──────── TASK INPUTS ────────

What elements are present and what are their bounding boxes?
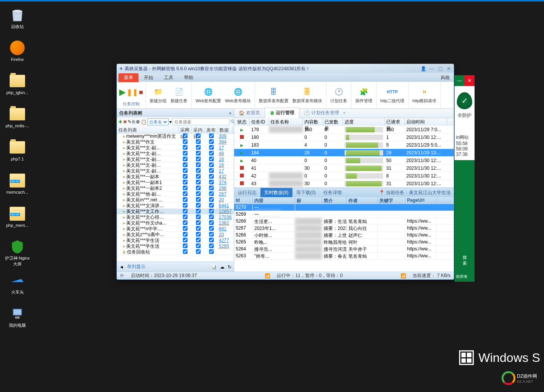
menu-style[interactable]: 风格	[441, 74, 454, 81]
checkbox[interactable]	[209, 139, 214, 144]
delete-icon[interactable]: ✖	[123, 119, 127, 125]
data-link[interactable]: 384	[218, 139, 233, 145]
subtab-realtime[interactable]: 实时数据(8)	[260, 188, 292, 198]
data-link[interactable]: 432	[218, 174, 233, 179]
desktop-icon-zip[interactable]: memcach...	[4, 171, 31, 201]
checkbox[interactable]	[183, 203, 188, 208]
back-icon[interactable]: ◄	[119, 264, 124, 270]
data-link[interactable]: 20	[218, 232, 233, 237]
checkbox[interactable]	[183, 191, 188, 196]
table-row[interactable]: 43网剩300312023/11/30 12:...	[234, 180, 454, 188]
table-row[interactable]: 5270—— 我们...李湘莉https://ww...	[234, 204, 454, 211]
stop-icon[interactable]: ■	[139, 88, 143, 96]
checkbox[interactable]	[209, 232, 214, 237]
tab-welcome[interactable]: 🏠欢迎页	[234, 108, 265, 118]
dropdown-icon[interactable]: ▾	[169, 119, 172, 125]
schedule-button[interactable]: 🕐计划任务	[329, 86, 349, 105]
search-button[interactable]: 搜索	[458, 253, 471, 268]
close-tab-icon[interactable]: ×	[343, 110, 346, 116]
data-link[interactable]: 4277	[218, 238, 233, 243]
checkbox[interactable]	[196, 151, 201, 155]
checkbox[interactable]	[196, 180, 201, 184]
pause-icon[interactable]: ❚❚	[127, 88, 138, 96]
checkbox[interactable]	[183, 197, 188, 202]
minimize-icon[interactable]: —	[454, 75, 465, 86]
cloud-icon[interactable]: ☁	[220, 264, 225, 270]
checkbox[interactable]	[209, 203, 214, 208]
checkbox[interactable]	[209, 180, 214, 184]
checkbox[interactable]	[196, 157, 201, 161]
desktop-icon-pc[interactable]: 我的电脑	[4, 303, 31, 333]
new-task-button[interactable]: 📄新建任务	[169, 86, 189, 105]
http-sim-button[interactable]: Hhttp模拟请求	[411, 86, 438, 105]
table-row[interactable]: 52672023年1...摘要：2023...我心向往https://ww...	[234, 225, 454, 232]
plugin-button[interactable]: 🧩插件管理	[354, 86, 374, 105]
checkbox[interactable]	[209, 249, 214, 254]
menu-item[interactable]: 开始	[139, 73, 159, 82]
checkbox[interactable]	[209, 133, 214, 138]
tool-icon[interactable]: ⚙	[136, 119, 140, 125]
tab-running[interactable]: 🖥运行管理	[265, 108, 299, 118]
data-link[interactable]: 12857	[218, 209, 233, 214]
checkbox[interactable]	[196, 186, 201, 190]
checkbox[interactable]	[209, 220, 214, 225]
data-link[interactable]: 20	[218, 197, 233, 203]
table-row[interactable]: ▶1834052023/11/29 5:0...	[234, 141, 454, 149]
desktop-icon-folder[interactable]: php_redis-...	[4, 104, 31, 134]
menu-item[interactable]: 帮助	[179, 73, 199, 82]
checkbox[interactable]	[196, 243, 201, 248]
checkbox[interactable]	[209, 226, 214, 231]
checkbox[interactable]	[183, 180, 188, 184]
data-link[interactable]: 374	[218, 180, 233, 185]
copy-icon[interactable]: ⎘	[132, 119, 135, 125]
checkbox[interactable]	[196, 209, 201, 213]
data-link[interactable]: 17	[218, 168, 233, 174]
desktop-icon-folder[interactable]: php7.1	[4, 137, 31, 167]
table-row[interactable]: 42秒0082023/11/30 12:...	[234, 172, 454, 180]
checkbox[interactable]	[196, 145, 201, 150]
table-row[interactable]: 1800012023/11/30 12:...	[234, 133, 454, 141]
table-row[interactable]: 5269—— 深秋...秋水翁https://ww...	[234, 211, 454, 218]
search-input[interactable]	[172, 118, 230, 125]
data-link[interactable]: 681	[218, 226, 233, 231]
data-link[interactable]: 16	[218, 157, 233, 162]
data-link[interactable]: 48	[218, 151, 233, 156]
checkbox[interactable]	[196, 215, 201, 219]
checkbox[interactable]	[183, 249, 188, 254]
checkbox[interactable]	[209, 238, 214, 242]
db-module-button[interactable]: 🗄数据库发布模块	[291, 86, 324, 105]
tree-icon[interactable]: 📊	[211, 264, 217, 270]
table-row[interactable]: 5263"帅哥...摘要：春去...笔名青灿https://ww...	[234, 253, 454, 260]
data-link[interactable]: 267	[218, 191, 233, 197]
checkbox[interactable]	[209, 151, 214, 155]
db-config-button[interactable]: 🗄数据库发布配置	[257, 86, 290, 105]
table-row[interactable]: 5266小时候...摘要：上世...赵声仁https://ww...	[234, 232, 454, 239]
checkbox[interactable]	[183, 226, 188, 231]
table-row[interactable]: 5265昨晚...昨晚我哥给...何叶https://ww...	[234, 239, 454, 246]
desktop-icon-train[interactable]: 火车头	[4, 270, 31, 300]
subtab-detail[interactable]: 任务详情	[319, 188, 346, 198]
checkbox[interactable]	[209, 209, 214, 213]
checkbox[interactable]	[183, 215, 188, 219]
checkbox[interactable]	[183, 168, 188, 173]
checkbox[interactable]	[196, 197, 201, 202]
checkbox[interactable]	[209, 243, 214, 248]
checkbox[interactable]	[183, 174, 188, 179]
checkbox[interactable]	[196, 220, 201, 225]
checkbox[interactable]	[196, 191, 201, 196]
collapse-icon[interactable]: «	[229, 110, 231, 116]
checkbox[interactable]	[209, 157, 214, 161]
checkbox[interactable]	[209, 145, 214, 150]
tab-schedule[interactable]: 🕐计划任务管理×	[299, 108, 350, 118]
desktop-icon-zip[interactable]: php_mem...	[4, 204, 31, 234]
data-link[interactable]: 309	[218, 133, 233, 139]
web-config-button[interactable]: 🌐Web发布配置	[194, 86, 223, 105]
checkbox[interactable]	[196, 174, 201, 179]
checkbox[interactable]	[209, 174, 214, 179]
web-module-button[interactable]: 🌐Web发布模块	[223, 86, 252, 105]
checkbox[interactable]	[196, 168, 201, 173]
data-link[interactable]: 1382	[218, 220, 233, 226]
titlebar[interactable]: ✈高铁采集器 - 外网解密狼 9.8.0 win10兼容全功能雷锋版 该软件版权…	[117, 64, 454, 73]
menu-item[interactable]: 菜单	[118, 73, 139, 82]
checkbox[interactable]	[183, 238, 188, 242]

────────

WHAT TO WORK ON:
A word-for-word copy of every entry, with the pictures left out, is the required answer.

SOLUTION FOR THIS EXERCISE:
What elements are present and what are their bounding boxes?
menu-style[interactable]: 风格	[441, 74, 454, 81]
checkbox[interactable]	[209, 139, 214, 144]
delete-icon[interactable]: ✖	[123, 119, 127, 125]
data-link[interactable]: 384	[218, 139, 233, 145]
subtab-realtime[interactable]: 实时数据(8)	[260, 188, 292, 198]
data-link[interactable]: 432	[218, 174, 233, 179]
desktop-icon-zip[interactable]: memcach...	[4, 171, 31, 201]
checkbox[interactable]	[183, 203, 188, 208]
back-icon[interactable]: ◄	[119, 264, 124, 270]
data-link[interactable]: 20	[218, 232, 233, 237]
checkbox[interactable]	[183, 191, 188, 196]
table-row[interactable]: 43网剩300312023/11/30 12:...	[234, 180, 454, 188]
table-row[interactable]: 5270—— 我们...李湘莉https://ww...	[234, 204, 454, 211]
stop-icon[interactable]: ■	[139, 88, 143, 96]
checkbox[interactable]	[209, 232, 214, 237]
tab-welcome[interactable]: 🏠欢迎页	[234, 108, 265, 118]
dropdown-icon[interactable]: ▾	[169, 119, 172, 125]
schedule-button[interactable]: 🕐计划任务	[329, 86, 349, 105]
search-button[interactable]: 搜索	[458, 253, 471, 268]
close-tab-icon[interactable]: ×	[343, 110, 346, 116]
data-link[interactable]: 4277	[218, 238, 233, 243]
checkbox[interactable]	[196, 151, 201, 155]
checkbox[interactable]	[196, 180, 201, 184]
pause-icon[interactable]: ❚❚	[127, 88, 138, 96]
checkbox[interactable]	[183, 197, 188, 202]
minimize-icon[interactable]: —	[454, 75, 465, 86]
cloud-icon[interactable]: ☁	[220, 264, 225, 270]
checkbox[interactable]	[209, 203, 214, 208]
checkbox[interactable]	[209, 180, 214, 184]
checkbox[interactable]	[196, 157, 201, 161]
desktop-icon-pc[interactable]: 我的电脑	[4, 303, 31, 333]
new-task-button[interactable]: 📄新建任务	[169, 86, 189, 105]
http-sim-button[interactable]: Hhttp模拟请求	[411, 86, 438, 105]
table-row[interactable]: 52672023年1...摘要：2023...我心向往https://ww...	[234, 225, 454, 232]
plugin-button[interactable]: 🧩插件管理	[354, 86, 374, 105]
checkbox[interactable]	[209, 249, 214, 254]
menu-item[interactable]: 开始	[139, 73, 159, 82]
checkbox[interactable]	[209, 133, 214, 138]
tool-icon[interactable]: ⚙	[136, 119, 140, 125]
tab-running[interactable]: 🖥运行管理	[265, 108, 299, 118]
data-link[interactable]: 12857	[218, 209, 233, 214]
checkbox[interactable]	[196, 186, 201, 190]
checkbox[interactable]	[209, 220, 214, 225]
data-link[interactable]: 20	[218, 197, 233, 203]
table-row[interactable]: ▶1834052023/11/29 5:0...	[234, 141, 454, 149]
desktop-icon-folder[interactable]: php_redis-...	[4, 104, 31, 134]
menu-item[interactable]: 帮助	[179, 73, 199, 82]
checkbox[interactable]	[196, 243, 201, 248]
checkbox[interactable]	[209, 226, 214, 231]
checkbox[interactable]	[183, 180, 188, 184]
data-link[interactable]: 374	[218, 180, 233, 185]
copy-icon[interactable]: ⎘	[132, 119, 135, 125]
checkbox[interactable]	[196, 209, 201, 213]
data-link[interactable]: 17	[218, 168, 233, 174]
desktop-icon-folder[interactable]: php7.1	[4, 137, 31, 167]
table-row[interactable]: 42秒0082023/11/30 12:...	[234, 172, 454, 180]
checkbox[interactable]	[196, 145, 201, 150]
table-row[interactable]: 1800012023/11/30 12:...	[234, 133, 454, 141]
table-row[interactable]: 5269—— 深秋...秋水翁https://ww...	[234, 211, 454, 218]
search-input[interactable]	[172, 118, 230, 125]
data-link[interactable]: 681	[218, 226, 233, 231]
data-link[interactable]: 16	[218, 157, 233, 162]
data-link[interactable]: 48	[218, 151, 233, 156]
checkbox[interactable]	[196, 215, 201, 219]
checkbox[interactable]	[183, 249, 188, 254]
checkbox[interactable]	[209, 238, 214, 242]
db-module-button[interactable]: 🗄数据库发布模块	[291, 86, 324, 105]
tree-icon[interactable]: 📊	[211, 264, 217, 270]
table-row[interactable]: 5263"帅哥...摘要：春去...笔名青灿https://ww...	[234, 253, 454, 260]
data-link[interactable]: 267	[218, 191, 233, 197]
checkbox[interactable]	[209, 151, 214, 155]
db-config-button[interactable]: 🗄数据库发布配置	[257, 86, 290, 105]
table-row[interactable]: 5266小时候...摘要：上世...赵声仁https://ww...	[234, 232, 454, 239]
checkbox[interactable]	[183, 226, 188, 231]
table-row[interactable]: 5265昨晚...昨晚我哥给...何叶https://ww...	[234, 239, 454, 246]
desktop-icon-train[interactable]: 火车头	[4, 270, 31, 300]
subtab-detail[interactable]: 任务详情	[319, 188, 346, 198]
checkbox[interactable]	[209, 209, 214, 213]
checkbox[interactable]	[183, 215, 188, 219]
checkbox[interactable]	[183, 168, 188, 173]
checkbox[interactable]	[196, 197, 201, 202]
checkbox[interactable]	[209, 243, 214, 248]
checkbox[interactable]	[183, 174, 188, 179]
checkbox[interactable]	[196, 220, 201, 225]
checkbox[interactable]	[196, 191, 201, 196]
collapse-icon[interactable]: «	[229, 110, 231, 116]
checkbox[interactable]	[209, 157, 214, 161]
checkbox[interactable]	[209, 145, 214, 150]
tab-schedule[interactable]: 🕐计划任务管理×	[299, 108, 350, 118]
desktop-icon-zip[interactable]: php_mem...	[4, 204, 31, 234]
data-link[interactable]: 309	[218, 133, 233, 139]
web-config-button[interactable]: 🌐Web发布配置	[194, 86, 223, 105]
checkbox[interactable]	[196, 174, 201, 179]
checkbox[interactable]	[209, 174, 214, 179]
web-module-button[interactable]: 🌐Web发布模块	[223, 86, 252, 105]
checkbox[interactable]	[196, 168, 201, 173]
data-link[interactable]: 1382	[218, 220, 233, 226]
titlebar[interactable]: ✈高铁采集器 - 外网解密狼 9.8.0 win10兼容全功能雷锋版 该软件版权…	[117, 64, 454, 73]
menu-item[interactable]: 菜单	[118, 73, 139, 82]
checkbox[interactable]	[183, 238, 188, 242]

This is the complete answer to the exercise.